REITORIA DÁ GOLPE BAIXO NOS ESTUDANTES E TRAI EQUIPE DE NEGOCIAÇÃO

Na tarde de hoje (16/09) a Reitoria chamou a equipe de negociação do Movimento de Ocupação para "pedir um esclarecimento" . No entanto, o que se viu foi uma verdadeira apunhalada nas costas do movimento. No meio das negociações, Maurício Mota, diretor da DJUR, chegou acompanhado com os Oficiais de Justiça para citar os réus da ação ajuizada pela Uerj em face dos diretores da executiva do DCE. Logo após a citação, a reunião se encerrou.

A atitude demonstra que a Reitoria não preservou os acordos e traiu a confiança necessária para a manutenção das negociações. Além disso, a postura teve como intuito constranger os militantes, já que não era necessário fazê-la desta forma, prejudicando as negociações. A citação poderia ter sido entregue na portaria da ocupação (a chamada "citação ficta", ou seja, aquela que pressupõe que os réus têm conhecimento de que estão sendo processados) .

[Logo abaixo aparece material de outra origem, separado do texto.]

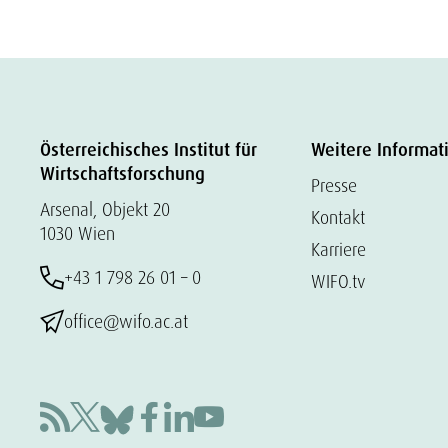
Österreichisches Institut für
Weitere Informat
Wirtschaftsforschung
Presse
Arsenal, Objekt 20
Kontakt
1030 Wien
Karriere
+43 1 798 26 01 – 0
WIFO.tv
office@wifo.ac.at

Na Assembléia de ontem, ficou deliberado que entre os dezoito pontos de reivindicação da ocupação está a desistência de todos os processos contra os molitantes do movimento e a exoneração de Maurício Mota da DJUR. O histórico da relação de Mota com os estudantes é complicado. Quando diretor da Faculdade de Direito, ficou conhecido por atitudes autoritárias. Um momento histórico dessa ríspida relação foi a ação que os estudantes impetraram em face dele. Nela Maurício Mota saiu derrotado e foi obrigado a desfazer algumas decisões que havia tomado unilateralmente. Na DJUR há menos de um ano, Mota já é falado pelos estudantes como um dos principais responsáveis pela iniciativa de retirar espaços dos Centros Acadêmicos.

Mais notícias neste blog ou com a Comissão de Comunicação da ocupação:
http://uerjocupada. blogspot. com/

sexta-feira, 12 de setembro de 2008

Resultados da Assembléia de 11/09 - Manhã

Informes
- Greve
- Ocupação
- Mandato de reintegração de posse
- Duas linhas de discussão: externa (greve/ocupação), interna (posicionamento da faculdade)
- Colher propostas para atividades sábado à noite

Greve
- A favor: 9 votos
- Contra: 40 votos (Mesmo assim, tendo ou não aula, a movimentação continua.)

Vestibular
- Proposta 1: Os alunos não impeçam os vestibulandos de fazerem a prova mas que organizem um protesto pacífico. Iriamos todos de preto e distribuiriamos panfletos explicando a situação da UERJ e as nossas reivindicações. Paralelamente a isso, tentariamo burocratimante congelar o calendário do vestibular. Vencedora com 35 votos
- Proposta 2: Impedimento do vestibular - 4 votos

Propostas gerais
- Aula no Palácio da Guanabara
- Construção de um calendário de ocupação e exigir o mesmo dos professores e funcionários

Propostas para Manifestação de domingo
- Produção de material explicativo sobre a situação da uerj, greve e ocupação da reitoria
- Mural com fotos do incêndio
- Fazer ações junto aos secundaristas no domingo e depois.
- Fazer camisetas pretas para os vestibulandos
- Fazer tiras pretas e amarrar nos vestibulandos
- Fazer novos releases sobre a ocupação, ressaltando a virada de sábado para domingo
- Propor que haja pessoas da imprensa passando a virada de sábado para domingo. Band já está sendo sondada. Tentar Caco Barcellos.
- Atividades culturais- Pautas: como é o dia-a-dia de uma ocupação, a noite da virada.